The tea was really weak

The view was amazing - we were lucky to have clear blue skies: rare in Beijing!
Our ride back entailed many navigational snafus. Cycling directions are not readily available; bike “lanes” that run along a major highway often turn into smaller access roads – always used by motor scooters and often used as convenient parking spots for cars – and side roads peter out with wild fields and footpaths creating interesting (and frustrating) routes.

This shows part of our route and gives an idea of how far we were from central Beijing
Total distance – I’m not sure, probably around 10-12 miles. Fortunately I’d had the opportunity to bike a lot in the countryside the previous week in the beautiful area of Yangshuo, along the Yulong River. This was a far more pleasant biking experience than I had in Beijing.

Ride 3: October 22, 2016 – After leaving Beijing I spent two weeks in Japan, hiking through beautiful countryside, exploring small villages, and visiting the large cities of Tokyo and Kyoto. I had little opportunity for cycling, but was able to get a bike from my Kyoto hotel toward the end. It was a supremely comfortable 7-speed internal hub bike ($13 for the whole day!) and I made my destination the Fushimi Inari Taisha shrine (fox shrine) – famous for its thousands of red torii gates and strenuous uphill hike. Kyoto has a long canal running north-south which has broad multi-use paths on both sides. For some reason, however, my navigation system insisted I get off the lovely canal path and took me through many city streets, including bridges over highways that left me feeling the path couldn’t possibly be right. But I prevailed and soon found myself in the Saturday hustle-and-bustle of busy train stops, street vendors, and foot traffic leading up to the grounds of the shrine.

The bike I got from  my hotel was supremely comfortable

There were large crowds at the shrine

Foxes are revered, in part, because they eat mice.
I had taken my own tea in a bottle, but I stopped to sample a sweet concoction of sticky rice ball that was stuffed with a choice of sweet bean, green tea or, I think, chestnut. I thought the green tea was most in keeping with the coffeeneuring spirit, so that was my choice. As I was navigating on foot, I noticed that the canal came very close to where I was, so I decided to ignore the phone navigation and follow the canal back. It worked just fine – although several times I had to cross from one side to the other and I discovered that this part of the canal was not the major canal; it was a few miles before I hooked up with the “official” canal.

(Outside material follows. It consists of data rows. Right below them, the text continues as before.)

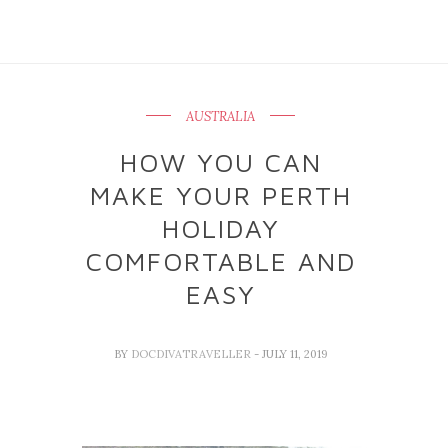
AUSTRALIA
HOW YOU CAN
MAKE YOUR PERTH
HOLIDAY
COMFORTABLE AND
EASY
BY
DOCDIVATRAVELLER
- JULY 11, 2019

You can't park a bike just anywhere in Kyoto; often you have to get paid parking

The canal paths made for perfect cycling.
I wish I’d had more time for biking in Kyoto. Although there is plenty of traffic, drivers are very considerate and there is much good infrastructure. I was concerned it would be confusing to get used to riding on the left, as is the rule in Japan. However, this was my informal observation – and I’m not sure whether it’s accurate or not. When bikes and cars shared the road it seemed to be the convention for bikes to ride opposite the oncoming traffic. This meant I got to ride on the right, as I was accustomed to do.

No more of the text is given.